This exercise calls for copying every line below that holds the word "pool".

══════

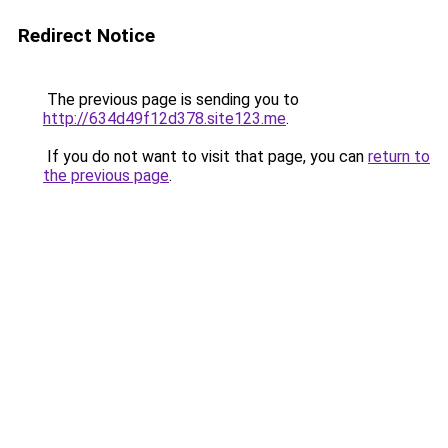
Redirect Notice
The previous page is sending you to
http://634d49f12d378.site123.me
.
If you do not want to visit that page, you can
return to
the previous page
.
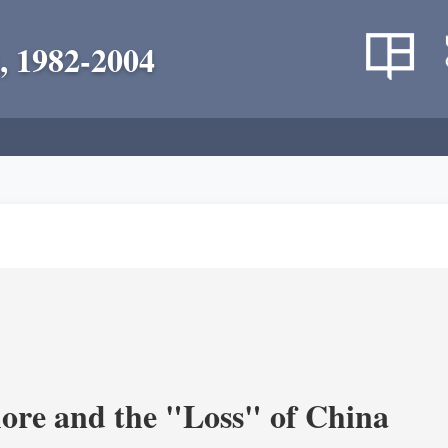
, 1982-2004
re and the "Loss" of China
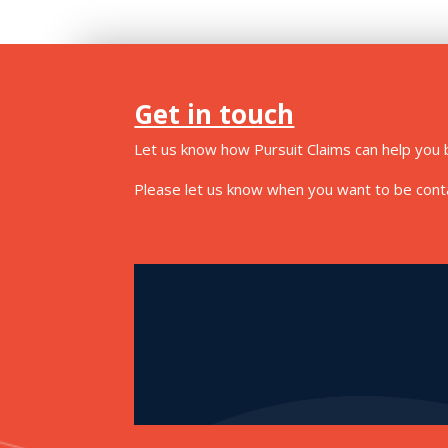
Get in touch
Let us know how Pursuit Claims can help you b
Please let us know when you want to be contac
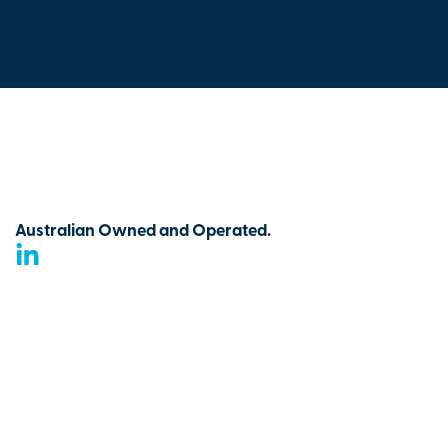
Australian Owned and Operated.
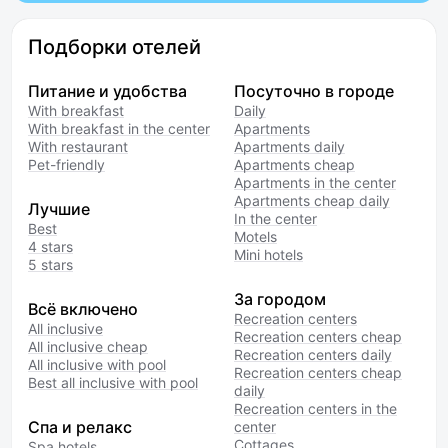
Подборки отелей
Питание и удобства
Посуточно в городе
With breakfast
Daily
With breakfast in the center
Apartments
With restaurant
Apartments daily
Pet-friendly
Apartments cheap
Apartments in the center
Apartments cheap daily
Лучшие
In the center
Best
Motels
4 stars
Mini hotels
5 stars
За городом
Всё включено
Recreation centers
All inclusive
Recreation centers cheap
All inclusive cheap
Recreation centers daily
All inclusive with pool
Recreation centers cheap
Best all inclusive with pool
daily
Recreation centers in the
Спа и релакс
center
Cottages
Spa hotels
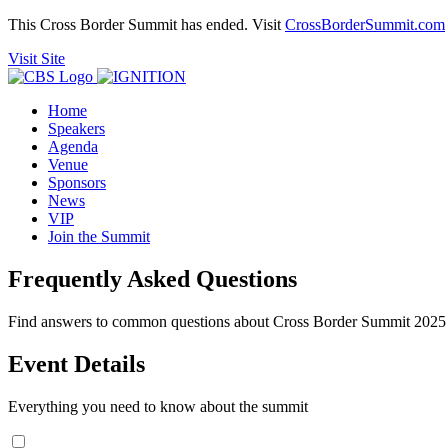
This Cross Border Summit has ended. Visit
CrossBorderSummit.com
Visit Site
Home
Speakers
Agenda
Venue
Sponsors
News
VIP
Join the Summit
Frequently Asked Questions
Find answers to common questions about Cross Border Summit 2025
Event Details
Everything you need to know about the summit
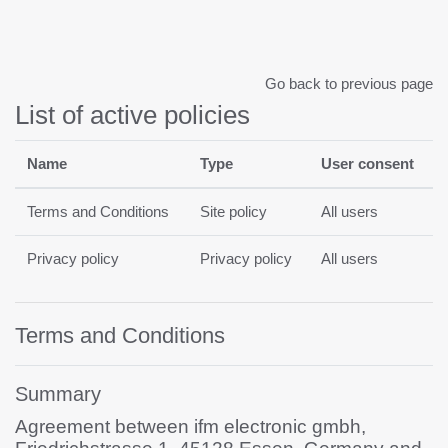
Skip to main content
Go back to previous page
List of active policies
Name
Type
User consent
Terms and Conditions
Site policy
All users
Privacy policy
Privacy policy
All users
Terms and Conditions
Summary
Agreement between ifm electronic gmbh,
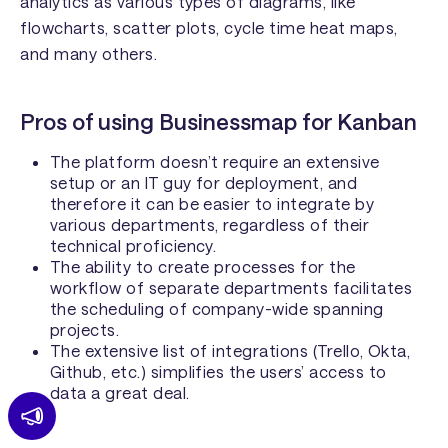
analytics as various types of diagrams, like
flowcharts, scatter plots, cycle time heat maps,
and many others.
Pros of using Businessmap for Kanban
The platform doesn’t require an extensive
setup or an IT guy for deployment, and
therefore it can be easier to integrate by
various departments, regardless of their
technical proficiency.
The ability to create processes for the
workflow of separate departments facilitates
the scheduling of company-wide spanning
projects.
The extensive list of integrations (Trello, Okta,
Github, etc.) simplifies the users’ access to
data a great deal.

══════

→ Written answer:
All inclusive with pool
Best all inclusive with pool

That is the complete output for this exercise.